What is expected:
Report each line of the records below that holds the word "Channels".

========

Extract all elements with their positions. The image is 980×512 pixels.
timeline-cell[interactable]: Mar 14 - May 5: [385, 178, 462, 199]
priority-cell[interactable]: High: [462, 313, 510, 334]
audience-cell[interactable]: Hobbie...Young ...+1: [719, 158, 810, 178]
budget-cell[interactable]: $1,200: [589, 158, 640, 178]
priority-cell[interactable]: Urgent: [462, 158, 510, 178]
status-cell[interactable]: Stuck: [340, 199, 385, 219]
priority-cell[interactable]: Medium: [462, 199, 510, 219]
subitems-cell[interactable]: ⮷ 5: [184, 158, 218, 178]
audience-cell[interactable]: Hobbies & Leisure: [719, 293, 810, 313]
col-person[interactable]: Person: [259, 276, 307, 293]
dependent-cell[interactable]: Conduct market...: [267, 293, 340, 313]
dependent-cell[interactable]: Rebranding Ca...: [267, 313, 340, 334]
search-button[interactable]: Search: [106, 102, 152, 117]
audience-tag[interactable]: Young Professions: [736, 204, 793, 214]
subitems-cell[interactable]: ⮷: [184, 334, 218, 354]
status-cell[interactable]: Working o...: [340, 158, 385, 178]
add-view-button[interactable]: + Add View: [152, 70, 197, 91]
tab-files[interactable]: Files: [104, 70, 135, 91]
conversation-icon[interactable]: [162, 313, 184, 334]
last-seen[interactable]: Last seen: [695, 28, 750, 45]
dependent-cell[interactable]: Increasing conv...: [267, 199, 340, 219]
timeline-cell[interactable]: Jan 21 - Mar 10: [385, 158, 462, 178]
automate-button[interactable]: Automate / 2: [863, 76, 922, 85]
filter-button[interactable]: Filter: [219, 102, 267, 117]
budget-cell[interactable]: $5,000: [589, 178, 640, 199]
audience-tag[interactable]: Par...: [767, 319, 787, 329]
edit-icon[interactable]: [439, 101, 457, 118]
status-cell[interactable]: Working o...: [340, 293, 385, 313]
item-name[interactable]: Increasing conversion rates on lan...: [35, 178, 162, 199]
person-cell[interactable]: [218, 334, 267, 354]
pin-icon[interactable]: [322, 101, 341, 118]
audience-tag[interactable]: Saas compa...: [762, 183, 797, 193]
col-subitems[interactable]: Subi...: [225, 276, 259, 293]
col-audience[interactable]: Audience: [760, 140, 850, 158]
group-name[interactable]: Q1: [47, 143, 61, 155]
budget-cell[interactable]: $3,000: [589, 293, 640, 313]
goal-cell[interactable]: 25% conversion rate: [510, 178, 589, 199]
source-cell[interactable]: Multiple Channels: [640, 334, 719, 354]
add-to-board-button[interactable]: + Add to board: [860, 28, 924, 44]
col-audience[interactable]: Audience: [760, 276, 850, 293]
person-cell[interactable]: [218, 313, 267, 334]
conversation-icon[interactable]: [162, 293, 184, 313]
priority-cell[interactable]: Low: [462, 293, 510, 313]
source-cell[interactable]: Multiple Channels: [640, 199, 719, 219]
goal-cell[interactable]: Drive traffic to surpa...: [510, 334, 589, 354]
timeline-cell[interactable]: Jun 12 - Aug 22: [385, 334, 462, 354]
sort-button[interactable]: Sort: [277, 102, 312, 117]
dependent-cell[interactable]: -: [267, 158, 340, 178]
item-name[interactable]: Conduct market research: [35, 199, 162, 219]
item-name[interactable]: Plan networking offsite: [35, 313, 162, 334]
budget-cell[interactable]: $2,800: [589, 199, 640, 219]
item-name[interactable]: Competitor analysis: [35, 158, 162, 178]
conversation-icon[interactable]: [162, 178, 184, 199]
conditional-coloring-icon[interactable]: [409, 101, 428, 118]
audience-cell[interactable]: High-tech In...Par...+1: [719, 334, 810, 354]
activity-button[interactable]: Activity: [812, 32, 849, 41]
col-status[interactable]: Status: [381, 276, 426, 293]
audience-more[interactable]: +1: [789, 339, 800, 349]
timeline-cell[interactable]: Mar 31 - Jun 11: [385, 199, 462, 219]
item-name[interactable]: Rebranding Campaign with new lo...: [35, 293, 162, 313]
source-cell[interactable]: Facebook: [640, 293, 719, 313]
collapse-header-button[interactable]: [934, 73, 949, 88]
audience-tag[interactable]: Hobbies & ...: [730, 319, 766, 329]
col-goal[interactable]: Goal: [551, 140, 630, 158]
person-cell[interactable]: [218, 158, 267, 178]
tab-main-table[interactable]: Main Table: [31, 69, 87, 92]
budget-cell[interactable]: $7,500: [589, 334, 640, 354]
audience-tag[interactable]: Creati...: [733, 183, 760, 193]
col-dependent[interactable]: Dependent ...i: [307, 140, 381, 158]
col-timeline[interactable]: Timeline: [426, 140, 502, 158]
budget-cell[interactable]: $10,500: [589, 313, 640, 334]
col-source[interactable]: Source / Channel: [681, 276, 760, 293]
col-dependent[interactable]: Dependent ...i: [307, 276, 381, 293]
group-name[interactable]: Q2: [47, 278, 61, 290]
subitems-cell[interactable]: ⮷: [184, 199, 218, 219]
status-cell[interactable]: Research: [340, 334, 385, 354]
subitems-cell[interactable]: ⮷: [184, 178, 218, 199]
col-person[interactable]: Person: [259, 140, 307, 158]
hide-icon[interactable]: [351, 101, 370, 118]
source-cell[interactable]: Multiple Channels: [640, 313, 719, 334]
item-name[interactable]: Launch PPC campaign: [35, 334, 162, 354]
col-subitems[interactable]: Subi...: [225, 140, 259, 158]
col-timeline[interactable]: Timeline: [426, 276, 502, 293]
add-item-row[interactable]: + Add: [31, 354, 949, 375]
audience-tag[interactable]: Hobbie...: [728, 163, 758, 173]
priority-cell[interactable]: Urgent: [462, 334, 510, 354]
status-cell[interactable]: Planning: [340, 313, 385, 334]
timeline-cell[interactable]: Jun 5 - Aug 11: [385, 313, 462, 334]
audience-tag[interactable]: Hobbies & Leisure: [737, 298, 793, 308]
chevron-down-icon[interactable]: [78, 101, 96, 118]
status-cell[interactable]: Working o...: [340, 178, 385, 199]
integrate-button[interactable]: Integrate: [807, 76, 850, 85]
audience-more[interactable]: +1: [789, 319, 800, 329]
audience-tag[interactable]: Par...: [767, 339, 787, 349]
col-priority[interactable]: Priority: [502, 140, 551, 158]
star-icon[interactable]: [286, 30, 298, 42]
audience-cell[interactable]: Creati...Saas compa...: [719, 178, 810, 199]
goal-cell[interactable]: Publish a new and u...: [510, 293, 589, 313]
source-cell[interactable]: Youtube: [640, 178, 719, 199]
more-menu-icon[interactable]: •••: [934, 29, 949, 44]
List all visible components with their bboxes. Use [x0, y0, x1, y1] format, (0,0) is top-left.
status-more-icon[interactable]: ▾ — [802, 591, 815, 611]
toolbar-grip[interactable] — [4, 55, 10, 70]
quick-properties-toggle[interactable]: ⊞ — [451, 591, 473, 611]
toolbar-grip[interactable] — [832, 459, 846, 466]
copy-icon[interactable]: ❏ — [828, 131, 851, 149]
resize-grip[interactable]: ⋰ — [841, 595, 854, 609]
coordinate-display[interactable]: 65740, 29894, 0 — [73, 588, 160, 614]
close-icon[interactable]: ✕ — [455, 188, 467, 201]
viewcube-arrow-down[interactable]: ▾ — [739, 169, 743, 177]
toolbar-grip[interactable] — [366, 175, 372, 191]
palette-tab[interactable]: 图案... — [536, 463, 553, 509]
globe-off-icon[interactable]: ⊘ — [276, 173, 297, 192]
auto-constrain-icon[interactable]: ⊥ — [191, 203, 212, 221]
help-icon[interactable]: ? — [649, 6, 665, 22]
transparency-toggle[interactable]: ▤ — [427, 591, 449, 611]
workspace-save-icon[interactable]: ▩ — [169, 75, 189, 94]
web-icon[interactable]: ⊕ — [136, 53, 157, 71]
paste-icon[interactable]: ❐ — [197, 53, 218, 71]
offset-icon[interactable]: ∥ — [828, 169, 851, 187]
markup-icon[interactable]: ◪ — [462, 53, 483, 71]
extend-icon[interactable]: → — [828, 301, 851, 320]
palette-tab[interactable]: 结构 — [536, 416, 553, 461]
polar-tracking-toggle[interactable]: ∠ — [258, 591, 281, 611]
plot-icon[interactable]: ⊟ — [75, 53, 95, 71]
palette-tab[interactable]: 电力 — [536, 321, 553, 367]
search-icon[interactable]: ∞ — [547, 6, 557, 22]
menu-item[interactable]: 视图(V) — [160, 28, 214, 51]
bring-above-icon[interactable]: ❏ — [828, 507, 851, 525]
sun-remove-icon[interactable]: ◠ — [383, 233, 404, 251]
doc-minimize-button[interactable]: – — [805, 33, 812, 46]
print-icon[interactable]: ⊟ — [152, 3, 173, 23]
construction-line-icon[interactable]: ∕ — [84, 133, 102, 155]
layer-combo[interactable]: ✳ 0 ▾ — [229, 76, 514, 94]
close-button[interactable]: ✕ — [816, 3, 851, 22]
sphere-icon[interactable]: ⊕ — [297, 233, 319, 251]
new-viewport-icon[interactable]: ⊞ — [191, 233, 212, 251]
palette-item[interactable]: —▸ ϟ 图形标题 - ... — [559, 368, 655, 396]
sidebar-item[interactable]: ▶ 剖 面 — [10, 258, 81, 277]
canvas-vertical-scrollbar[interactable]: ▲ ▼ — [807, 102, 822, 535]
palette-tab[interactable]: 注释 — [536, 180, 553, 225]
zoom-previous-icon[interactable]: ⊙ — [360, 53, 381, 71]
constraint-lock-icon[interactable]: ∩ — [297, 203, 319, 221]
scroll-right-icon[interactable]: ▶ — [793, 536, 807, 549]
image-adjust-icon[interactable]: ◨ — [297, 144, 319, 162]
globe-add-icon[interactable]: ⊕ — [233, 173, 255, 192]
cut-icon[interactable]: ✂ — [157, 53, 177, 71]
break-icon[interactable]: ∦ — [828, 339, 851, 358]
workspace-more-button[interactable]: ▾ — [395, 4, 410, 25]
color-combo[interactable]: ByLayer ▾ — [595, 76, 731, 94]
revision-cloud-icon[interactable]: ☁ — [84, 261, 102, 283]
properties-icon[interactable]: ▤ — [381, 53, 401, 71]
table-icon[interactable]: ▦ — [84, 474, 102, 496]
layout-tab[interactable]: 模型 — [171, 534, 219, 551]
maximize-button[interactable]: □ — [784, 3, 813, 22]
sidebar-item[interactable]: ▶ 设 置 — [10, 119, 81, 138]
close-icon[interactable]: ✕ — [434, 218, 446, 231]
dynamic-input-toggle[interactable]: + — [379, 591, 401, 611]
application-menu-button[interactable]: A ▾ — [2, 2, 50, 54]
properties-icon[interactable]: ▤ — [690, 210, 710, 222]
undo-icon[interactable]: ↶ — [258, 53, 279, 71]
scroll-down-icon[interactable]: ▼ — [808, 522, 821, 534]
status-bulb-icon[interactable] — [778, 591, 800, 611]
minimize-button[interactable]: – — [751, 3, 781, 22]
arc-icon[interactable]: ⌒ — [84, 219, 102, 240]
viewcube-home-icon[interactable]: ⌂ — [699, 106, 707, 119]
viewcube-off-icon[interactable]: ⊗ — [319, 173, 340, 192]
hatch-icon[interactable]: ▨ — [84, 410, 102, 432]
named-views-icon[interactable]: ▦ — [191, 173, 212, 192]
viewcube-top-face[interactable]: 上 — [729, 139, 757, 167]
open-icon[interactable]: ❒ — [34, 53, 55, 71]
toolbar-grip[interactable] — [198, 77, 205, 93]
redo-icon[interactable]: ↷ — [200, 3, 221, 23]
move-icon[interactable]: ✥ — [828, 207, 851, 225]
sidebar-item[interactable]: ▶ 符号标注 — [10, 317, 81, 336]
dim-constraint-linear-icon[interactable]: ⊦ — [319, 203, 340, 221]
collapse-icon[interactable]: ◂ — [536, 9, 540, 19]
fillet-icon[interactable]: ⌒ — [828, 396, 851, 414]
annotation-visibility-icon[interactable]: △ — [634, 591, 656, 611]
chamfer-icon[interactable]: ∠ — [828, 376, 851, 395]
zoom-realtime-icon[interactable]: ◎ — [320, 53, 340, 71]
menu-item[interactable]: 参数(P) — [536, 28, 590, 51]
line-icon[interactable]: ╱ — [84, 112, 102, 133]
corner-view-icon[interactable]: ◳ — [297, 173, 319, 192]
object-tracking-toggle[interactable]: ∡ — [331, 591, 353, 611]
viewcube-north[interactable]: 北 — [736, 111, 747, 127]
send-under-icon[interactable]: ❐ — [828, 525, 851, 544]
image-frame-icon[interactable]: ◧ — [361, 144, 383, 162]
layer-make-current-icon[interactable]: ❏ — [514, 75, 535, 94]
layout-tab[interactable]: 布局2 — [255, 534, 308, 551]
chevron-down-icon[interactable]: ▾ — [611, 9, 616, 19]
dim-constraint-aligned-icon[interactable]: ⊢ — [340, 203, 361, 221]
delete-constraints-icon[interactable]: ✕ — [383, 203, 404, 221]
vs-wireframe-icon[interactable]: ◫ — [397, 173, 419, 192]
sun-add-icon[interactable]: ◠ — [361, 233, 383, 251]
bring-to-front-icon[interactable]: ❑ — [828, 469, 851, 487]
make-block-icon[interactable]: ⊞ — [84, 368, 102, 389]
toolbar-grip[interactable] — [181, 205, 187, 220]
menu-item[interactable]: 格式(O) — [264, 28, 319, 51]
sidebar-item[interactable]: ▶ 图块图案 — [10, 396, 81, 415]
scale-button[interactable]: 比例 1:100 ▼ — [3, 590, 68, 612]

========

Solution for this problem:
source-cell[interactable]: Multiple Channels: [640, 334, 719, 354]
source-cell[interactable]: Multiple Channels: [640, 199, 719, 219]
source-cell[interactable]: Multiple Channels: [640, 313, 719, 334]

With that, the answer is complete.